法哲学研究の文化功労者 恒藤 恭(松江市出身)

大阪市立大学学長時代の恒藤恭。1956年卒業アルバムから=同大学大学史資料室提供
平和憲法(けんぽう)の定着に努力

 戦前の日本を代表する法哲学者(ほうてつがくしゃ)で文化功労者の恒藤恭(つねとうきょう)(1888~1967年)は、松江(まつえ)市内中原(うちなかばら)町に生まれました。京都大学教授(きょうじゅ)、大阪(おおさか)市立大学初代学長や日本法哲学学会理事長などを務(つと)め、戦後日本の平和憲法(けんぽう)と民主主義(しゅぎ)の定着に努力しました。

 恭は、父が漢詩を好んだ井川(いがわ)家に生まれました。幼少(ようしょう)のころから、漢文など書物が身近にある環境(かんきょう)の中で文学青年として育ちます。島根県立第一中学校(現在(げんざい)の松江北高)時代には、雑誌(ざっし)に随筆(ずいひつ)や短歌、俳句(はいく)などを投稿(とうこう)するほどでした。体調を壊(こわ)して、卒業した後に療養(りょうよう)中、都(みやこ)新聞(東京新聞の前身の一つ)懸賞(けんしょう)小説で1等になります。

芥川龍之介の俳句短冊(はいくたんざく)(右)と恒藤恭の俳句短冊
 健康を回復(かいふく)して第一高等学校(戦後、東京大学教養学部となる)に入学。英文科の同期に、4歳(さい)年下で親友となる芥川龍之介(あくたがわりゅうのすけ)や、同年齢(ねんれい)の菊池寛(きくちかん)、1歳年上の山本有三(やまもとゆうぞう)ら、後に小説家として活躍(かつやく)する人たちがいました。

 1913(大正2)年、英文科を1番で卒業(2番は芥川)し、京都大学法学部政治(せいじ)学科に入学します。文学系(けい)から法学系に進路を変更(へんこう)したのは、芥川との交流によって自分自身の文学的才能(さいのう)の限界(げんかい)を知ったからだと述(の)べています。

 東京大学英文科に進んだ芥川とは文通で交流し15(同4)年、恋(こい)が実らず失意の芥川を松江に招(まね)き約2週間、一緒(いっしょ)に過(す)ごしました。来松(らいしょう)を記念し、松陽新報(しょうようしんぽう)(山陰(さんいん)中央新報の前身の一つ)に26回(芥川の松江印象記を含(ふく)む)にわたって「翡翠記(ひすいき)」と題する随筆を連載(れんさい)しています。

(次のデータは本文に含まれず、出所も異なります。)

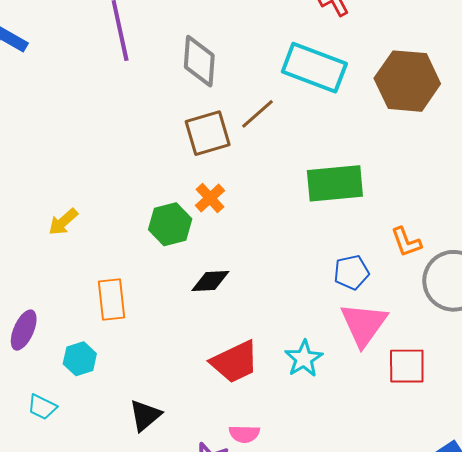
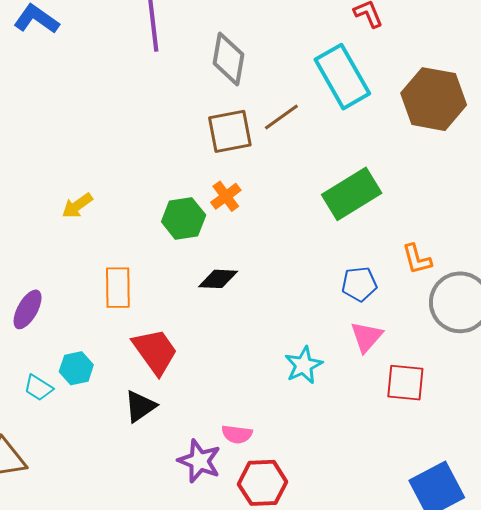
cyan rectangle: (314, 68) -> (342, 77), turned 34
green rectangle: (335, 183) -> (352, 194), turned -32
pink triangle: (364, 324) -> (366, 337), size x0.7
cyan hexagon: (80, 359) -> (76, 368), moved
red trapezoid: (235, 362) -> (155, 351), moved, turned -106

 結婚(けっこん)して恒藤家の婿養子(むこようし)になった16(同5)年ごろから、ドイツの理想主義哲学・新カント派(は)の影響(えいきょう)を受けて法哲学に関心を持つようになりました。しかし、30年代にはその立場を離(はな)れ、「恒藤法哲学」ともいわれる独自(どくじ)の法哲学を築(きず)きます。

 同志社(どうししゃ)、京都両大学教授などを経(へ)て49(昭和24)年には大阪市立大学の初代学長に就任(しゅうにん)します。8年間の学長の間に総合(そうごう)大学としての基盤(きばん)固めに努力し、学外では平和問題懇話会(こんわかい)の関西(かんさい)有力メンバーの一人として活躍。66(同41)年、島根県では数少ない文化功労者に選ばれましたが翌年(よくねん)、死去しました。

 大阪市立大学は、学術情報(がくじゅつじょうほう)総合センター内に大学史資料(しりょう)室・恒藤記念室を設置(せっち)。恭が遺(のこ)した数多くの資料を整理保存(ほぞん)するとともに、功績(こうせき)を顕彰(けんしょう)しています。